The last representative is Alpha AMS. This subretinal implant detects light and at the same time electrically stimulates primarily the bipolar cells. Energy is supplied by a transscleral cable, which leads subcutaneously behind the ear and is reminiscent of a cochlear implant. Here it is charged via a spool. The advantage of this implant is that it respects ocular movements. Average visual acuity with this implant is 20/1200, even if values of 20/550 have been recorded [11,35,42]. The Alpha AMS is no longer available, since it did not meet the commercial requirements of the manufacturer.
The main differences and specifications of retinal implants are summarised in table 2 [3].
Gene therapy
The possibility of determining a diagnosis on the level of genes, and clinical testing of new targeted therapies has enabled the establishment of genetically focused clinical care in ophthalmology. Therapies based on knowledge of the genetic cause of the pathology represent an entirely new approach. With regard to its easy accessibility, small dimensions, immunological privilege, compartmentalisation and possibility of contralateral control, the eye is an ideal organ for clinical evaluation [9]. Gene therapy is a therapeutic procedure in which genetic material is introduced into the genome of cells, replacing or influencing the expression of the protein involved in the pathogenesis of a specific pathology. For the development and utilisation of gene therapy it is necessary to determine the gene responsible for the onset of the pathology and to know its function. If the cause of the pathology is a deficiency of a product of a mutated gene, it is sufficient to incorporate normal sequencing of the gene into the genome of the relevant cells (Fig. 4A), or to alleviate manifestations of the pathology by introducing a therapeutic gene (Fig. 4B). However, if an altered product of a mutated gene of the character of an aberrant protein has a pathological effect, it is necessary either to block the mutated gene (Fig. 4C) [2] or correct it (Fig. 4D) [9,38]. At the same time, treatment must not have negative impacts on the vitally important functions of the organism.

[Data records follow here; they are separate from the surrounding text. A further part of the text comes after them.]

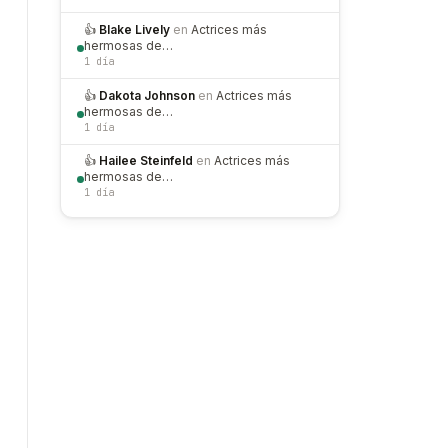
👍
Blake Lively
en
Actrices más
hermosas de…
1 día
👍
Dakota Johnson
en
Actrices más
hermosas de…
1 día
👍
Hailee Steinfeld
en
Actrices más
hermosas de…
1 día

Gene therapy can be performed either in vivo, in which the target cells are a part of the organism throughout the entire period of treatment, or in vitro, in which the target cells are removed from the body of the organism, and following the performance of therapy are returned to their original location [17]. A condition for success is the application of treatment within the “therapeutic window”, when irreversible damage to the tissue has not yet taken place.
Genetic information is transmitted into the target cells with the aid of carriers known as vectors. An ideal vector should penetrate into a large number of target cells and the expression of the introduced gene should take place for a sufficiently long period of time, in order accomplish the required therapeutic effect. In addition, the vector must not be toxic for the target cells or trigger adverse effects in the recipient such as viral infections or autoimmune reactions [25].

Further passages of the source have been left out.